You inject nothing ("blind injection") - no system peak.
You inject ANYthing either manually or automatically - regular, reproducible system peak.

Aren't you working in an "unhealthy atmosphere" of some organic volatile compounds which may be absorbed from the air, more likely to an organic solvent (like MeOH) rather than water? Did you inject fresh MeOH and water DIRECTLY from the newly opened bottles?

Sorry if it may seem funny, but this situation looks quite interesting.

Please look at the testchromatograms for the Xterra Column!!! There is a systempeak in Waters own testchromatograms, precisely where we see it. It looks like the new Xterra-column is having a bit of a problem. The systempeak-mystery is hereby declared solved!

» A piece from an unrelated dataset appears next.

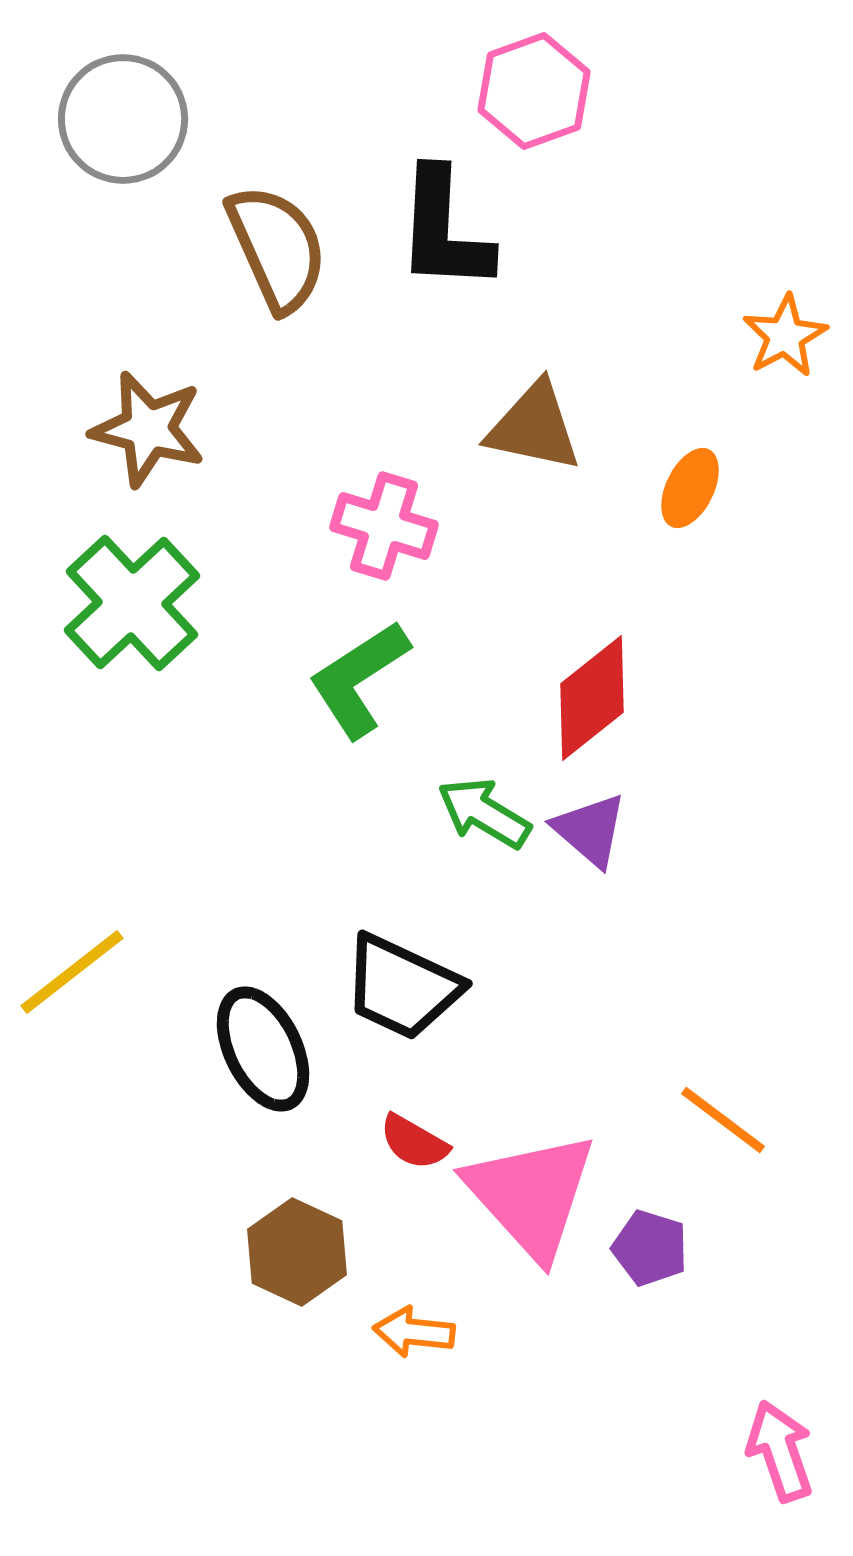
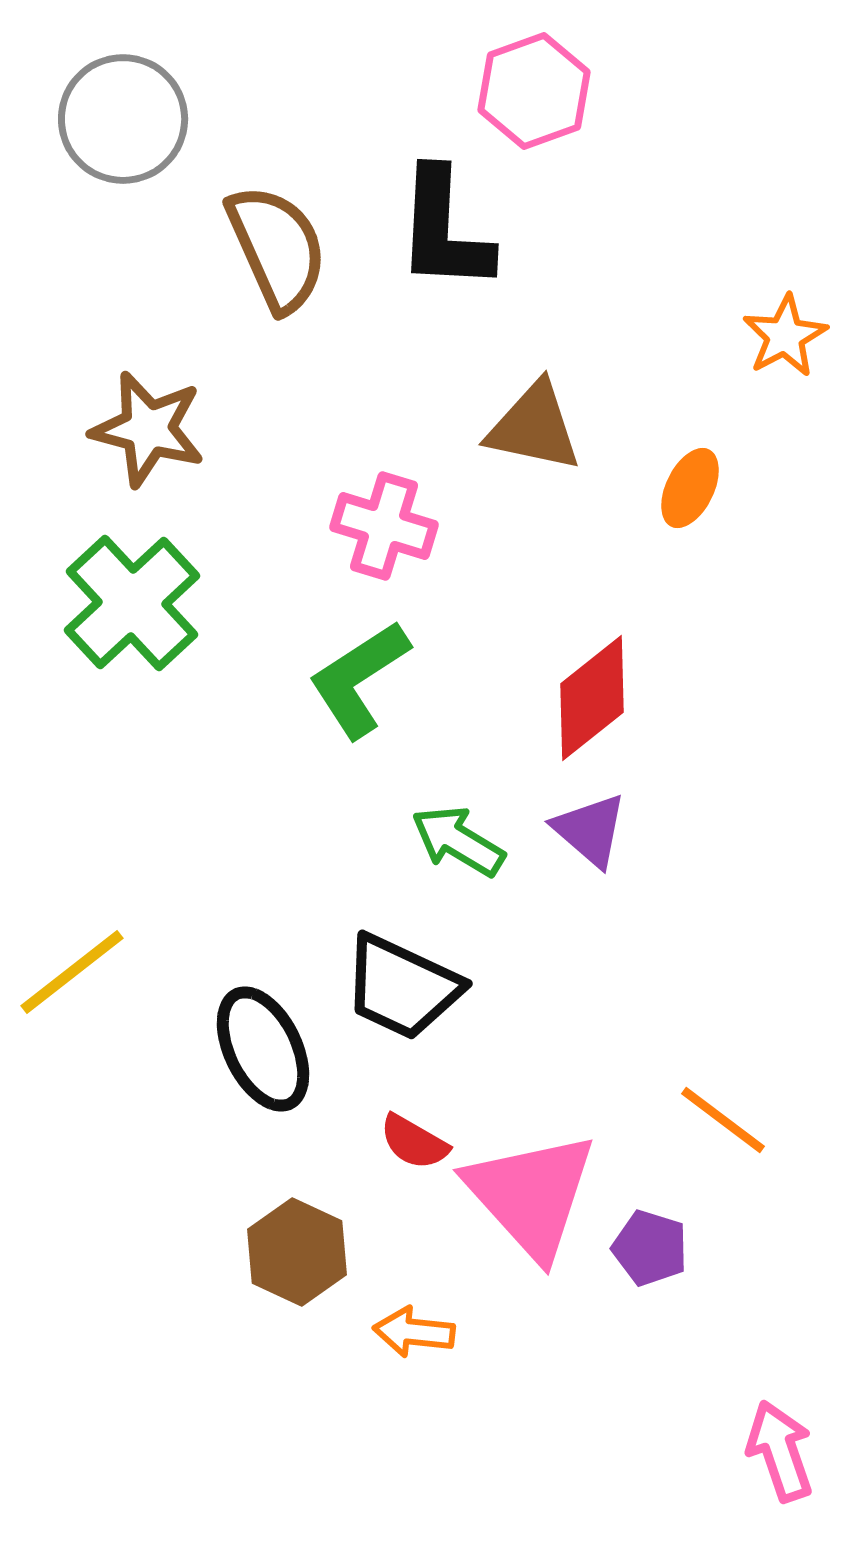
green arrow: moved 26 px left, 28 px down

In a previous message you mentioned that you had tried a run(s) using a Luna column and still saw the system peak. Perhaps the mystery is not totally solved yet...

A.A.

Assuming that you wouldn´t rouse up the whole chromatographing world by forgetting that in UV detection one usually gets a peak due to the shock front after an injection (whose position does also somewhat depend on mobile phase), I can only think of a common problem in our lab: Rheodynes collect some substances between the stator and rotor (ie, cortisol. ouabain...) which are only very slowly relased again during many subsequent injections. You can only get rid of this in reasonable time by taking the Rheodyne apart and thoroughly cleaning the rotor and stator.
Also I am assuming that you ruled out carryover in any other part of your system.
To all participants: if you have a riddle of larger dimensions. please give sufficiently precise details the first time around.

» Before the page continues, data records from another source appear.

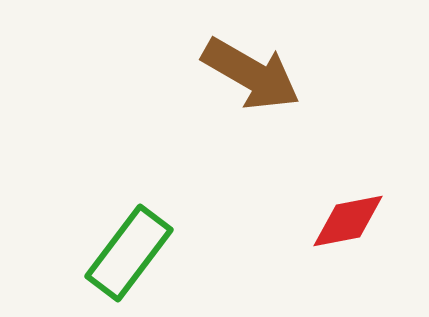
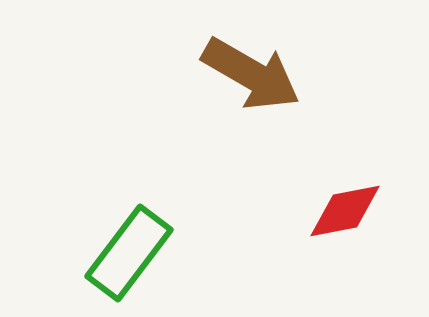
red diamond: moved 3 px left, 10 px up
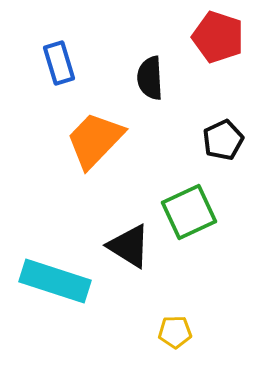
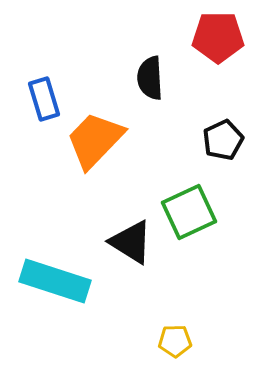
red pentagon: rotated 18 degrees counterclockwise
blue rectangle: moved 15 px left, 36 px down
black triangle: moved 2 px right, 4 px up
yellow pentagon: moved 9 px down
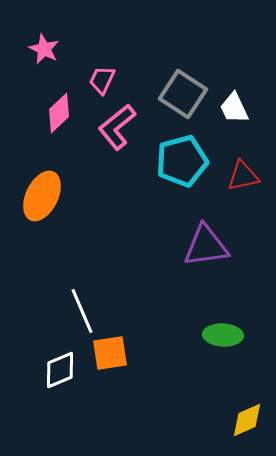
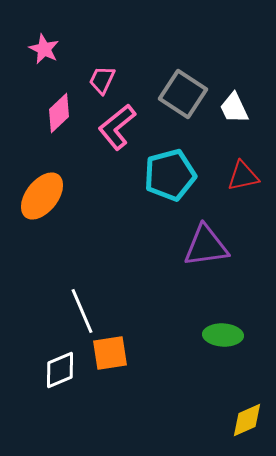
cyan pentagon: moved 12 px left, 14 px down
orange ellipse: rotated 12 degrees clockwise
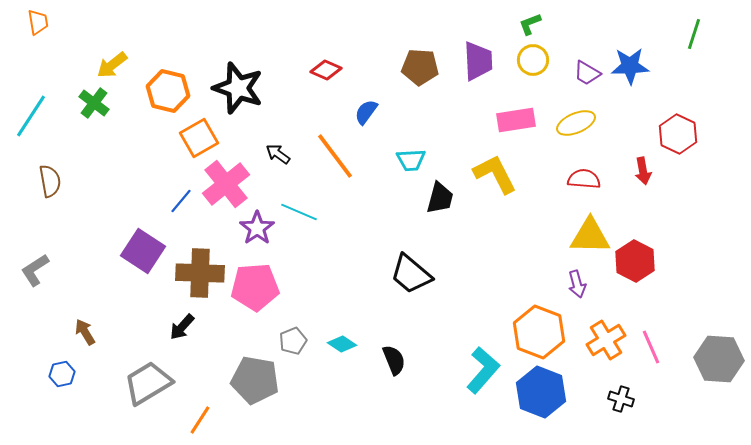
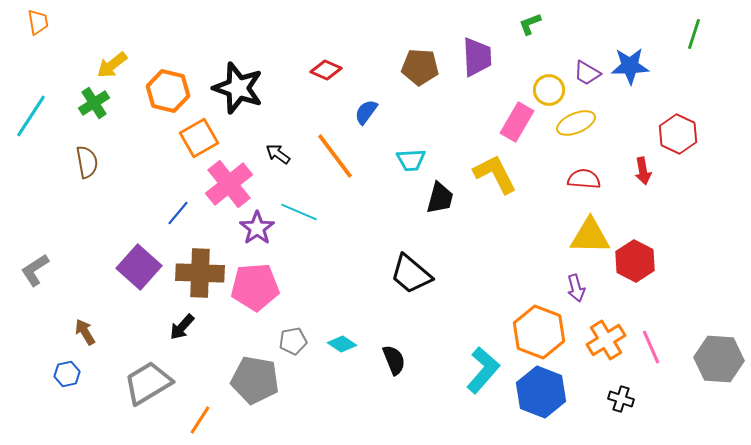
yellow circle at (533, 60): moved 16 px right, 30 px down
purple trapezoid at (478, 61): moved 1 px left, 4 px up
green cross at (94, 103): rotated 20 degrees clockwise
pink rectangle at (516, 120): moved 1 px right, 2 px down; rotated 51 degrees counterclockwise
brown semicircle at (50, 181): moved 37 px right, 19 px up
pink cross at (226, 184): moved 3 px right
blue line at (181, 201): moved 3 px left, 12 px down
purple square at (143, 251): moved 4 px left, 16 px down; rotated 9 degrees clockwise
purple arrow at (577, 284): moved 1 px left, 4 px down
gray pentagon at (293, 341): rotated 12 degrees clockwise
blue hexagon at (62, 374): moved 5 px right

I have been pursueing the same problem you've experienced and I also was beginning to look into dissolved oxygen, before I decided to try this forum. This may be a combination of two problems. One is the dissolved oxygen in the samples and secondly, I was told by a HP representative that the autosampler is designed to pull an additional mm after sampling the vial, leaving a small air space at the tip of the needle. This is purposely done so that if a needle wash vial were to be used that you wouldn't contaminate it with sample at the tip of the needle, or so I'm told. I wasn't told how to fix it though. Supposedly an injector program will work but I haven't had any success doing so. If this is true, taking the autosampler out and injecting manually with a Rheodyne valve should work.

By now you have probably solved the problem. If not, what about using freshly prepared phosphate buffer. Buffers in general can cause bacterial growth and these bacteria release compounds into the solvent which is then observed by the HPLC's detector. - Just an idea.

To add weight to the "Dissolved oxygen" theory, I too had a similar problem - anything I injected had a system peak which behaved as a real peak (increased with injection volume etc). The peak size was greater with organic sample solvents than with aqueous, and was reproducible from one injection to the next. I know you have tried degassing your sample solvent, but how you do it and how long you leave it before injecting is the key. In order to get rid of the peak, I had to degass the sample solvent by refluxing for at least 15 minutes (helium sparging proved ineffective) and injecting immediately. By degassing even more (refluxing for about 40 minutes) and injecting immediately, I could actually induce a negative peak where the system peak usually was. However, if you leave the sample solvent sitting even in an autosampler vial for 5 minutes, it seems to re-absorb oxygen immediately to the same saturation level as before. By covering the surface of the sample solvent in the vial with a layer of immiscible solvent, I could stop the re-absorption on oxygen for a reasonable amount of time, but this was really no practical solution. In the end I had to learn to live with it and re-develop my method conditions to stop it interfering with peaks of interest.

Your problem seems so similar to mine - do let us all know if you find a way to get rid of this peak for ever!